We can specify the stream string as dumps/orders/{YYYY}/{MM}/{DD}/*.parquet
source: aws_s3
target: postgres
defaults:
mode: incremental
streams:
# no need to specify scheme://bucket
"dumps/orders/{YYYY}/{MM}/{DD}/":
id: orders # id to run only this stream
object: 'target_schema.orders'
source_options:
format: parquet
env:
# uses the `path/to/folder` in the same AWS_S3 connection
SLING_STATE: AWS_S3/path/to/folder
Backfilling
Best Practice for first load is to backfill the period range of interest. Sling will ingest all data found according to the stream path provided. Upon completion, the incremental date value will be set to the last date in the backfill range. Therefore it is necessary to run backfills in ascending order (e.g 2021-01-01,2021-12-31, 2022-01-01,2022-12-31, etc).
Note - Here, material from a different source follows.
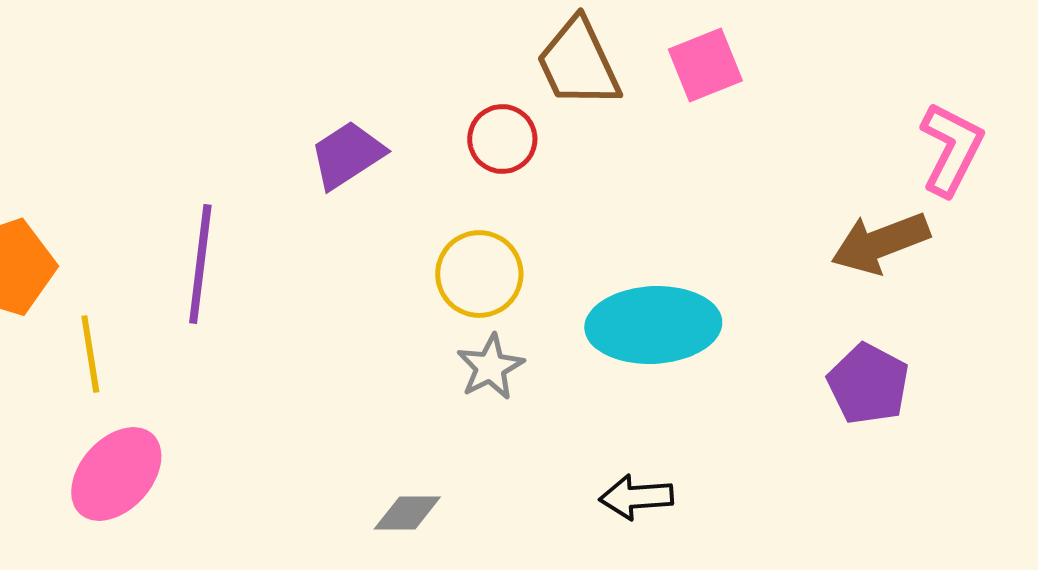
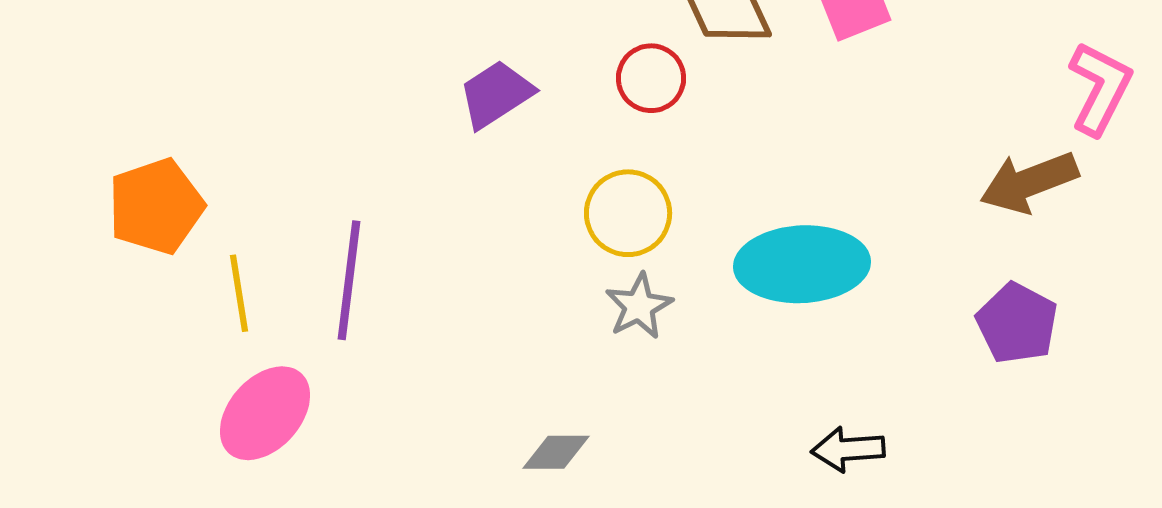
purple line: (200, 264) -> (349, 280), moved
black arrow: (636, 497) -> (848, 449), moved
# backfill from 2021-01-01 to 2022-01-01
# incremental state value will be set to 2022-01-01
sling run -d -r replication.yaml --mode backfill \
--range 2021-01-01,2022-01-01 \
--streams "orders" # only run "orders" stream
Incremental
Run normally. Sling will process the next incremental data value
We can also provide a environment variable called SLING_STATE, which is a location where sling will store the respective incremental values. See for more details. This allows you to modify the value directly if you want to change the incremental marker value manually.